* [Action item]: Please give back the listing below word for word, without the images.

* [Dataset records]:
□ □ □ □
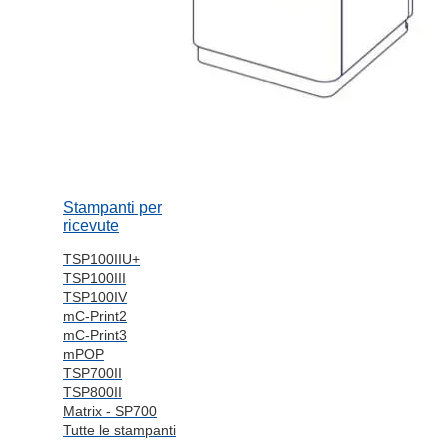
Stampanti per
ricevute
TSP100IIU+
TSP100III
TSP100IV
mC-Print2
mC-Print3
mPOP
TSP700II
TSP800II
Matrix - SP700
Tutte le stampanti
□ □ □ □
* [Output]:
Stampanti per
ricevute
TSP100IIU+
TSP100III
TSP100IV
mC-Print2
mC-Print3
mPOP
TSP700II
TSP800II
Matrix - SP700
Tutte le stampanti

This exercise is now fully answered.